Being able to match letters and metacharacters is the simplest task that regular expressions can do. In this section we will see how we can use regular expressions to perform more complex pattern matching. We can form any pattern we want by using the metacharacters mentioned in the previous lesson.

The first metacharacter we are going to look at is the backslash (`\`). We already saw that the backslash can be used to escape all the metacharacters, so that you can search for them directly. However, the backslash can also be followed by various characters to signal various special sequences. Here is a list of the special sequences we are going to look at in this notebook:

* `\d` - Matches any decimal digit; this is equivalent to the set [0-9]


* `\D` - Matches any non-digit character; this is equivalent to the set [^0-9]


* `\s` - Matches any whitespace character, this is equivalent to the set [ \t\n\r\f\v]


* `\S` - Matches any non-whitespace character; this is equivalent to the set [^ \t\n\r\f\v]


* `\w` - Matches any alphanumeric character and the underscore; this is equivalent to the set [a-zA-Z0-9_]

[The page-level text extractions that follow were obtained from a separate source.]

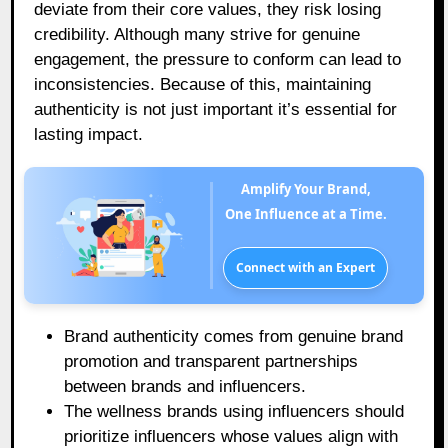
deviate from their core values, they risk losing
credibility. Although many strive for genuine
engagement, the pressure to conform can lead to
inconsistencies. Because of this, maintaining
authenticity is not just important it’s essential for
lasting impact.
Amplify Your Brand,
One Influence at a Time.
Connect with an Expert
Brand authenticity comes from genuine brand
promotion and transparent partnerships
between brands and influencers.
The wellness brands using influencers should
prioritize influencers whose values align with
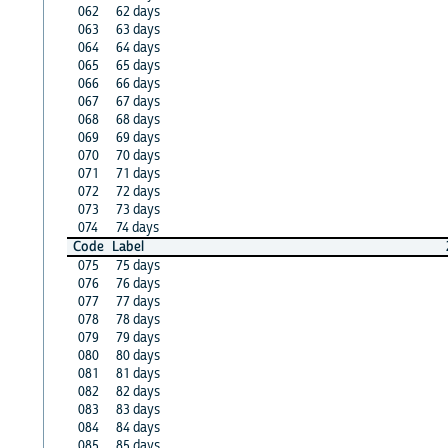
062
62 days
063
63 days
064
64 days
065
65 days
066
66 days
067
67 days
068
68 days
069
69 days
070
70 days
071
71 days
072
72 days
073
73 days
074
74 days
Code
Label
075
75 days
076
76 days
077
77 days
078
78 days
079
79 days
080
80 days
081
81 days
082
82 days
083
83 days
084
84 days
085
85 days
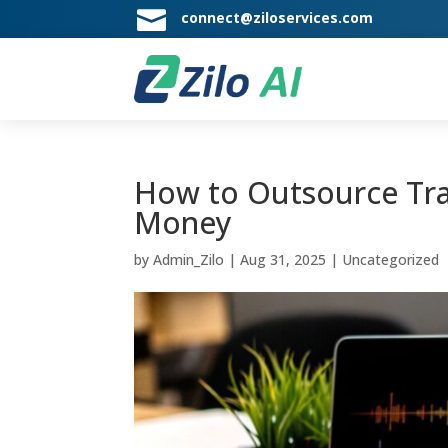

connect@ziloservices.com
How to Outsource Tran
Money
by
Admin_Zilo
|
Aug 31, 2025
|
Uncategorized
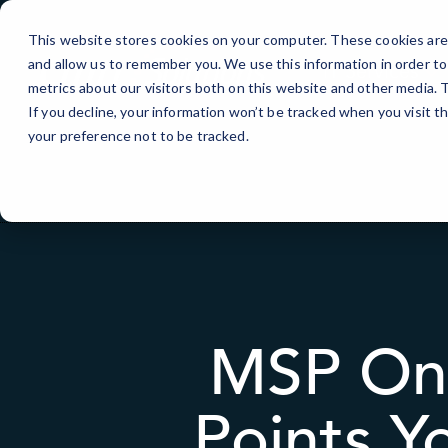
Skip
to
This website stores cookies on your computer. These cookies are 
Content
and allow us to remember you. We use this information in order t
IT Services
metrics about our visitors both on this website and other media.
If you decline, your information won’t be tracked when you visit t
your preference not to be tracked.
MSP Onb
Points Y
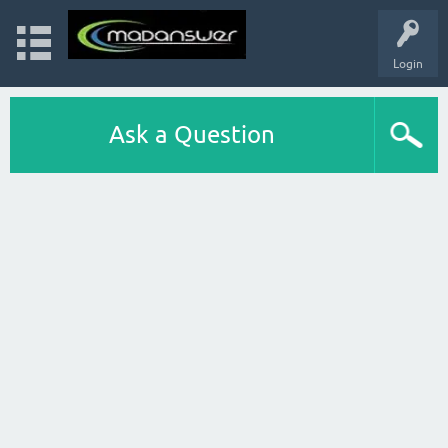
Login
Ask a Question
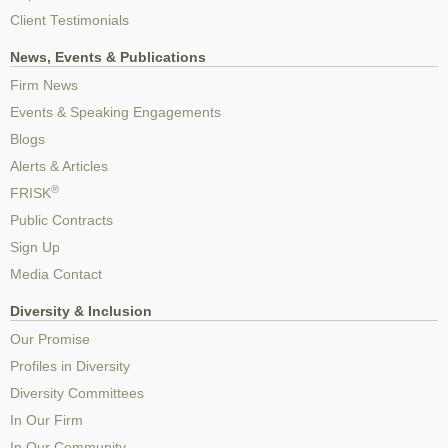
Client Testimonials
News, Events & Publications
Firm News
Events & Speaking Engagements
Blogs
Alerts & Articles
®
FRISK
Public Contracts
Sign Up
Media Contact
Diversity & Inclusion
Our Promise
Profiles in Diversity
Diversity Committees
In Our Firm
In Our Community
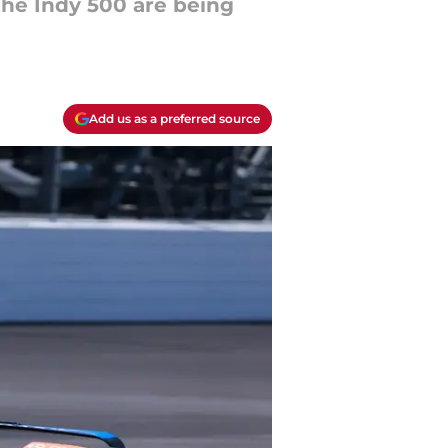
the Indy 500 are being
Add us as a preferred source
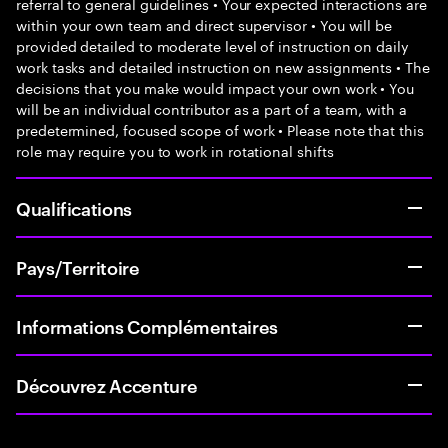
referral to general guidelines • Your expected interactions are
within your own team and direct supervisor • You will be
provided detailed to moderate level of instruction on daily
work tasks and detailed instruction on new assignments • The
decisions that you make would impact your own work • You
will be an individual contributor as a part of a team, with a
predetermined, focused scope of work • Please note that this
role may require you to work in rotational shifts
Qualifications
Pays/Territoire
Informations Complémentaires
Découvrez Accenture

* `\W` - Matches any non-alphanumeric character; this is equivalent to the set [^a-zA-Z0-9_]

We can see that there is a difference between lowercase and uppercase sequences. For example, while `\d` matches any digit, `\D` matches everything that is **not** a digit. Similarly, while `\s` matches any whitespace character, `\S` matches everything that is **not** a whitespace character; and while `\w` matches any alphanumeric character, `\W` matches everything that is **not** an alphanumeric character.

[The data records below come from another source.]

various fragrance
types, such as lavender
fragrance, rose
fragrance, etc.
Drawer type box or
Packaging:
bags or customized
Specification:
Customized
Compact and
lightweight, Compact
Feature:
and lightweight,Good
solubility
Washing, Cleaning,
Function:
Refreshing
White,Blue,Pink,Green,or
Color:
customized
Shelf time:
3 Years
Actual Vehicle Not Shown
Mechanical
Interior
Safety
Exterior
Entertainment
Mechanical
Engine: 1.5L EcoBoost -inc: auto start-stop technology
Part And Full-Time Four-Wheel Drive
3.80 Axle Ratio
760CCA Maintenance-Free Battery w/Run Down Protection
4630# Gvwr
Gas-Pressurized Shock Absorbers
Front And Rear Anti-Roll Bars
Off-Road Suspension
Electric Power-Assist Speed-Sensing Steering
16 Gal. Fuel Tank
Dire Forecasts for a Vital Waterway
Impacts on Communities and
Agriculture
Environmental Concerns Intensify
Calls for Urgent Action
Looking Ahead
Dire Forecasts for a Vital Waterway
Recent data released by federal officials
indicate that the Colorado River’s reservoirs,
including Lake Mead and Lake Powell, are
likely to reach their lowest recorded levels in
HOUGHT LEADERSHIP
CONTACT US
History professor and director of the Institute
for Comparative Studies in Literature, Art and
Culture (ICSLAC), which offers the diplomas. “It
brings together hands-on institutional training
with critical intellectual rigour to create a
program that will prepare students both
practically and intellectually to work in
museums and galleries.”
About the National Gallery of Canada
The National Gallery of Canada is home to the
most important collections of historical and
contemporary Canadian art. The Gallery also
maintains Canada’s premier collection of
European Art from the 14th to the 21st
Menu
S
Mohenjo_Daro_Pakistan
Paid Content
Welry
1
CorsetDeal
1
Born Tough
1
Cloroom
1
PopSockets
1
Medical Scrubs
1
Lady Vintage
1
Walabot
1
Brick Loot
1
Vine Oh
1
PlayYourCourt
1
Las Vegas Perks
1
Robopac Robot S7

Let's start by learning how to use `\d` to search for decimal digits.

### Matching Numbers Using `\d`

In the code below, we will use `'\d'` as our regular expression to find all the decimal digits in our `sample_text` string:

In [1]:
# Import re module
import re

# Sample text
sample_text = 'Alice lives in 1230 First St., Ocean City, MD 156789.'

# Create a regular expression object with the regular expression '\d'
regex = re.compile(r'\d')

# Search the sample_text for the regular expression
matches = regex.finditer(sample_text)

# Print all the matches
for match in matches:
    print(match)

<_sre.SRE_Match object; span=(15, 16), match='1'>
<_sre.SRE_Match object; span=(16, 17), match='2'>
<_sre.SRE_Match object; span=(17, 18), match='3'>
<_sre.SRE_Match object; span=(18, 19), match='0'>
<_sre.SRE_Match object; span=(46, 47), match='1'>
<_sre.SRE_Match object; span=(47, 48), match='5'>
<_sre.SRE_Match object; span=(48, 49), match='6'>
<_sre.SRE_Match object; span=(49, 50), match='7'>
<_sre.SRE_Match object; span=(50, 51), match='8'>
<_sre.SRE_Match object; span=(51, 52), match='9'>


As we can see, all the matches found above correspond to only decimal digits between 0 and 9.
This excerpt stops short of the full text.